Marine Technology Society Journal ◽

10.4031/002533207787442376 ◽

2007 ◽

Vol 41 (1) ◽

pp. 53-61 ◽

Cited By ~ 15

Author(s):

Philip Bogden ◽

Tom Gale ◽

Gabrielle Allen ◽

Jon MacLaren ◽

Guy Almes ◽

...

Keyword(s):

Service Oriented Architecture ◽

Numerical Models ◽

Virtual Community ◽

Research Association ◽

Coastal Impacts ◽

Computer Scientists ◽

Working Together ◽

Service Oriented ◽

Environmental Prediction ◽

Ocean Observing

The Southeastern Universities Research Association (SURA) has advanced the SURA Coastal Ocean Observing and Prediction (SCOOP) program as a multi-institution collaboration to design and prototype a modular, distributed system for real-time prediction and visualization of the coastal impacts from extreme atmospheric events, including hurricane inundation and waves. The SCOOP program vision is a community “cyberinfrastructure” that enables advances in the science of environmental prediction and coastal hazard planning.

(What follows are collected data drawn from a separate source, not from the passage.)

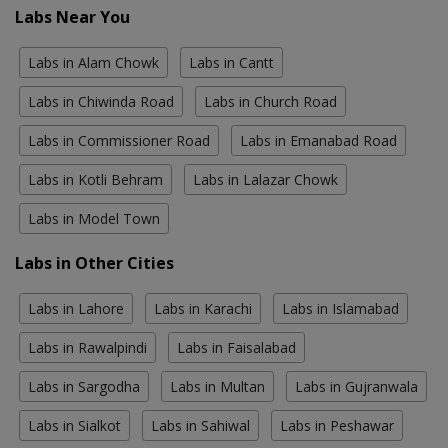
Labs Near You
Labs in Alam Chowk
Labs in Cantt
Labs in Chiwinda Road
Labs in Church Road
Labs in Commissioner Road
Labs in Emanabad Road
Labs in Kotli Behram
Labs in Lalazar Chowk
Labs in Model Town
Labs in Other Cities
Labs in Lahore
Labs in Karachi
Labs in Islamabad
Labs in Rawalpindi
Labs in Faisalabad
Labs in Sargodha
Labs in Multan
Labs in Gujranwala
Labs in Sialkot
Labs in Sahiwal
Labs in Peshawar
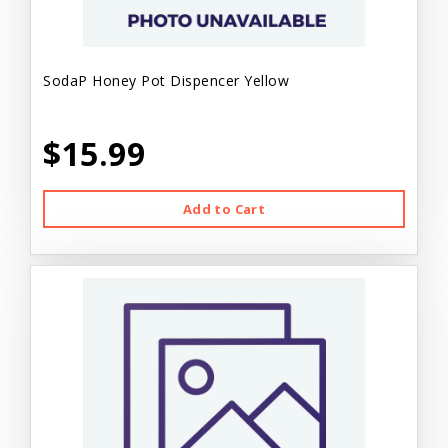
SodaP Honey Pot Dispencer Yellow
$15.99
Add to Cart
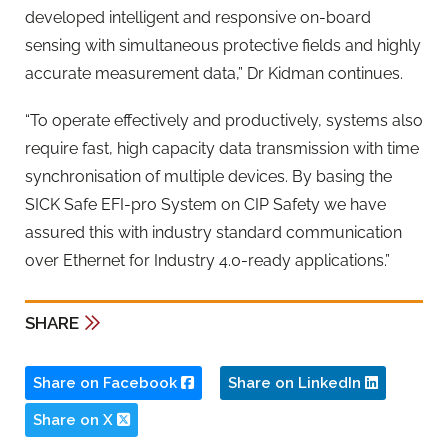
developed intelligent and responsive on-board
sensing with simultaneous protective fields and highly
accurate measurement data,” Dr Kidman continues.
“To operate effectively and productively, systems also
require fast, high capacity data transmission with time
synchronisation of multiple devices. By basing the
SICK Safe EFI-pro System on CIP Safety we have
assured this with industry standard communication
over Ethernet for Industry 4.0-ready applications.”
SHARE
Share on Facebook
Share on LinkedIn
Share on X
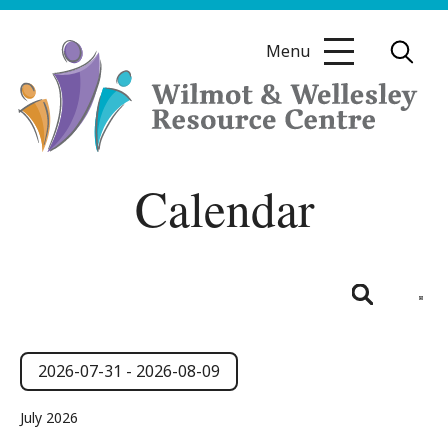
Skip
to
Menu
content
Wilmot
Calendar
&
Wellesley
Resource
Centre
Even
View
List
Search
Navig
Events
Events
Search
2026-07-31
 - 
2026-08-09
and
Select
July 2026
date.
Views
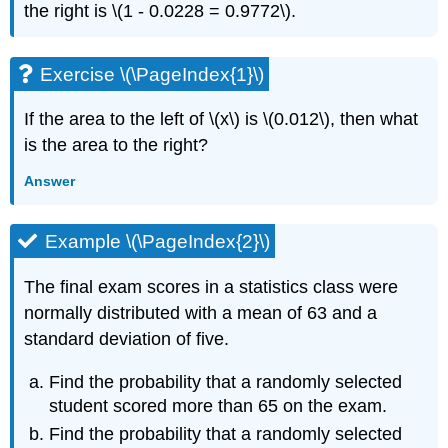
the right is \(1 - 0.0228 = 0.9772\).
Exercise \(\PageIndex{1}\)
If the area to the left of \(x\) is \(0.012\), then what
is the area to the right?
Answer
Example \(\PageIndex{2}\)
The final exam scores in a statistics class were
normally distributed with a mean of 63 and a
standard deviation of five.
Find the probability that a randomly selected
student scored more than 65 on the exam.
Find the probability that a randomly selected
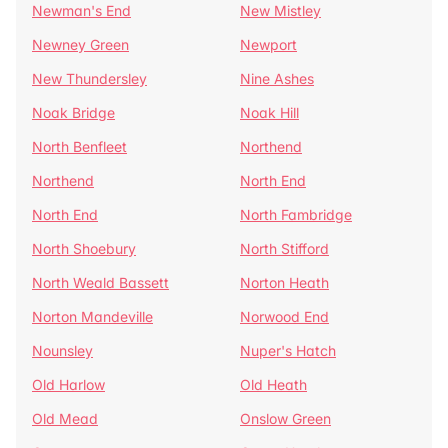
Newman's End
New Mistley
Newney Green
Newport
New Thundersley
Nine Ashes
Noak Bridge
Noak Hill
North Benfleet
Northend
Northend
North End
North End
North Fambridge
North Shoebury
North Stifford
North Weald Bassett
Norton Heath
Norton Mandeville
Norwood End
Nounsley
Nuper's Hatch
Old Harlow
Old Heath
Old Mead
Onslow Green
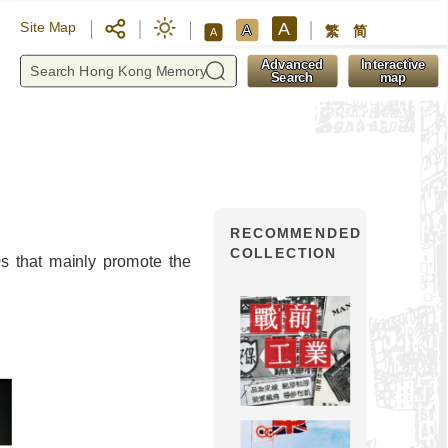
A
Site Map
A
繁
简
A
y
Advanced
Interactive
Search
map
RECOMMENDED
COLLECTION
s that mainly promote the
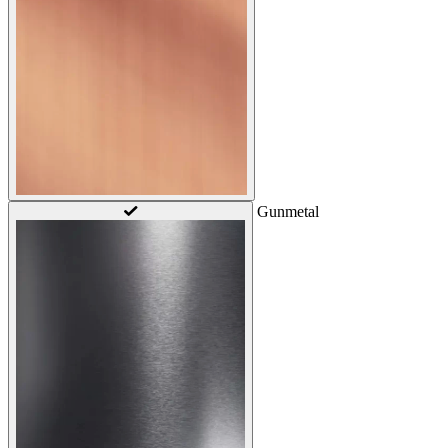
Gunmetal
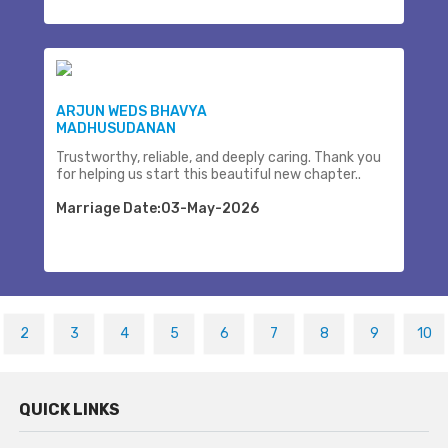
ARJUN WEDS BHAVYA
MADHUSUDANAN
Trustworthy, reliable, and deeply caring. Thank you
for helping us start this beautiful new chapter..
Marriage Date:03-May-2026
2
3
4
5
6
7
8
9
10
QUICK LINKS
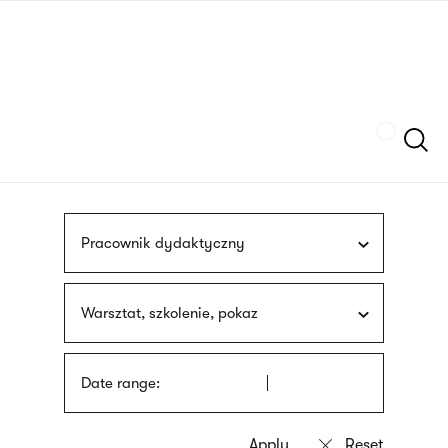
Skip
sign
to
language
main
interpreter
content
Szukaj
Pracownik dydaktyczny
Warsztat, szkolenie, pokaz
Date range:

The system architecture is a coordinated and distributed network of interoperable, modularized components that include numerical models, information catalogs, distributed archives, computing resources, and network infrastructure. The components are linked over the Internet by standardized web-service interfaces in a service-oriented architecture (SOA). The design philosophy allows geographically disparate partnering institutions to provide complementary data-provider and integration services. The overall system enables coordinated sharing of resources, tools, and ideas among a virtual community of coastal and computer scientists. The distributed design builds on the notion that standards enable innovation, and seeks to leverage successes of the World Wide Web by creating an environment that nurtures interaction between the research community, the private sector, and government agencies working together on behalf of the nation.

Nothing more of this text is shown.